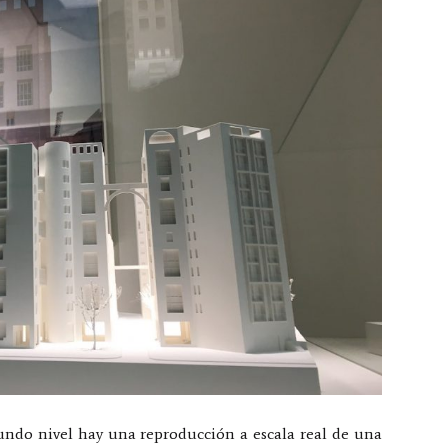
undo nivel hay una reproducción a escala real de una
------------------------------------------------------------
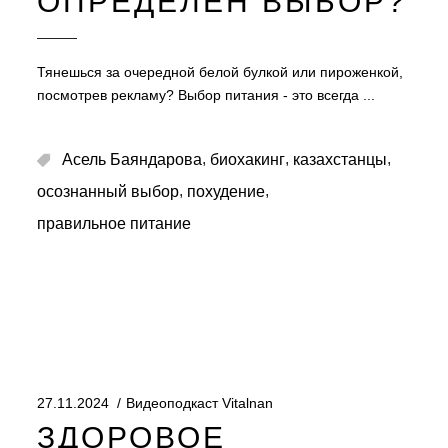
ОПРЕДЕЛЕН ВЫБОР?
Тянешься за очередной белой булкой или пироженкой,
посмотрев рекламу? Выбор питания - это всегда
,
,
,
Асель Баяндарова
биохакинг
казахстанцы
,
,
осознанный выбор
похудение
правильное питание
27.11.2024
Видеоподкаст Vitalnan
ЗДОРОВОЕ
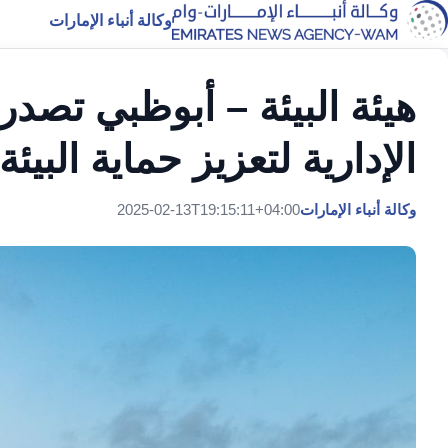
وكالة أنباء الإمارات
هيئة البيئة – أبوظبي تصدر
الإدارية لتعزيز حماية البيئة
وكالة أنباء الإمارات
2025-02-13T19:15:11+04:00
------------------------------------------------------------
■ **WORK TO BE COMPLETED**: Look above for the line holding "ОПРЕДЕЛЕН ВЫБОР?" and output everything from it down to the line holding "2025-02-13T19:15:11+04:00", both ends included, exactly and without images.

■ **ANSWER AREA**:
ОПРЕДЕЛЕН ВЫБОР?
Тянешься за очередной белой булкой или пироженкой,
посмотрев рекламу? Выбор питания - это всегда
,
,
,
Асель Баяндарова
биохакинг
казахстанцы
,
,
осознанный выбор
похудение
правильное питание
27.11.2024
Видеоподкаст Vitalnan
ЗДОРОВОЕ
وكالة أنباء الإمارات
هيئة البيئة – أبوظبي تصدر
الإدارية لتعزيز حماية البيئة
وكالة أنباء الإمارات
2025-02-13T19:15:11+04:00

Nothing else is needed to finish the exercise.